I have studied rudin's Real and complex analysis, and have a question on the proof that why the level set $E$ is compact. Could you give me some hint?
11.13 Theorem If a continuous function $u$ has the mean value property in an open set $\Omega$, then $u$ is harmonic in $\Omega$.
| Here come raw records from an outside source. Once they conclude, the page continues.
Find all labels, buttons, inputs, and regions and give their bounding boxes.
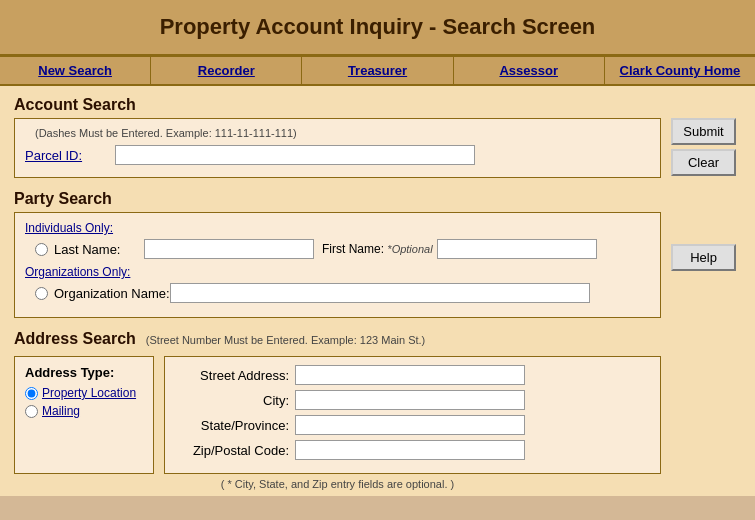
address-type-box: Address Type: Property Location Mailing [14, 356, 154, 474]
last-name-input[interactable] [144, 239, 314, 259]
account-search-hint: (Dashes Must be Entered. Example: 111-11… [35, 127, 297, 139]
first-name-label: First Name: *Optional [322, 242, 433, 256]
property-location-row: Property Location [25, 386, 143, 400]
address-footer-note: ( * City, State, and Zip entry fields ar… [14, 478, 661, 490]
state-province-input[interactable] [295, 415, 525, 435]
clear-button[interactable]: Clear [671, 149, 736, 176]
page-title: Property Account Inquiry - Search Screen [0, 14, 755, 40]
zip-postal-input[interactable] [295, 440, 525, 460]
state-province-row: State/Province: [175, 415, 650, 435]
party-search-section: Party Search Individuals Only: Last Name… [14, 190, 661, 318]
state-province-label: State/Province: [175, 418, 295, 433]
property-location-label: Property Location [42, 386, 136, 400]
last-name-row: Last Name: First Name: *Optional [35, 239, 650, 259]
individual-radio[interactable] [35, 243, 48, 256]
street-address-label: Street Address: [175, 368, 295, 383]
last-name-label: Last Name: [54, 242, 144, 257]
nav-assessor[interactable]: Assessor [454, 57, 605, 84]
party-search-title: Party Search [14, 190, 661, 208]
organizations-label: Organizations Only: [25, 265, 650, 279]
help-button[interactable]: Help [671, 244, 736, 271]
address-search-title: Address Search [14, 330, 136, 348]
city-row: City: [175, 390, 650, 410]
org-name-label: Organization Name: [54, 286, 170, 301]
address-search-hint: (Street Number Must be Entered. Example:… [146, 334, 425, 346]
address-search-header: Address Search (Street Number Must be En… [14, 330, 661, 352]
street-address-row: Street Address: [175, 365, 650, 385]
nav-bar: New Search Recorder Treasurer Assessor C… [0, 56, 755, 86]
account-search-box: (Dashes Must be Entered. Example: 111-11… [14, 118, 661, 178]
org-name-row: Organization Name: [35, 283, 650, 303]
page-header: Property Account Inquiry - Search Screen [0, 0, 755, 56]
zip-postal-label: Zip/Postal Code: [175, 443, 295, 458]
submit-button[interactable]: Submit [671, 118, 736, 145]
nav-recorder[interactable]: Recorder [151, 57, 302, 84]
city-input[interactable] [295, 390, 525, 410]
parcel-id-input[interactable] [115, 145, 475, 165]
street-address-input[interactable] [295, 365, 525, 385]
mailing-radio[interactable] [25, 405, 38, 418]
party-search-box: Individuals Only: Last Name: First Name:… [14, 212, 661, 318]
account-search-title: Account Search [14, 96, 661, 114]
org-radio[interactable] [35, 287, 48, 300]
account-search-section: Account Search (Dashes Must be Entered. … [14, 96, 661, 178]
zip-postal-row: Zip/Postal Code: [175, 440, 650, 460]
address-search-section: Address Search (Street Number Must be En… [14, 330, 661, 490]
individuals-label: Individuals Only: [25, 221, 650, 235]
property-location-radio[interactable] [25, 387, 38, 400]
mailing-row: Mailing [25, 404, 143, 418]
first-name-input[interactable] [437, 239, 597, 259]
parcel-id-label: Parcel ID: [25, 148, 105, 163]
address-type-title: Address Type: [25, 365, 143, 380]
main-content: Account Search (Dashes Must be Entered. … [0, 86, 755, 496]
city-label: City: [175, 393, 295, 408]
nav-new-search[interactable]: New Search [0, 57, 151, 84]
mailing-label: Mailing [42, 404, 80, 418]
nav-clark-county-home[interactable]: Clark County Home [605, 57, 755, 84]
org-name-input[interactable] [170, 283, 590, 303]
nav-treasurer[interactable]: Treasurer [302, 57, 453, 84]
address-fields-box: Street Address: City: State/Province: [164, 356, 661, 474]
address-search-wrapper: Address Type: Property Location Mailing … [14, 356, 661, 474]
parcel-id-row: Parcel ID: [25, 145, 650, 165]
PROOF It is enough to prove this for real $u$. Fix $D(a; R) \subseteq \Omega$. The Poisson integral gives us a continuous function $h$ on $D(a; R)$ which is harmonic in $D(a; R)$ and which coincides with $u$ on the boundary of $D(a; R)$. Put $v=u- h$,and let $m=\sup\{v(z):z \in D(a;R)\}$. Assume $m >0$, and let $E$ be the set of $\forall z \in D(a; R)$, at which $v(z) = m$. Since $v = 0$ on the boundary of $D(a; R)$, $E$ is a compact subset of $D(a; R).$
The function $v$ is continuous, so $v^{-1} (m)$ is a closed set. Moreover since $v = 0$ at the boundary and $m > 0$, $v^{-1}(m)$ does not intersect $\partial D(a;R)$. Thus $E = v^{-1}(m) \cap D(a; R)=v^{-1}(m) \cap \overline{D(a;R)}$, and $E$ is closed. Since it's bounded, it's compact, too.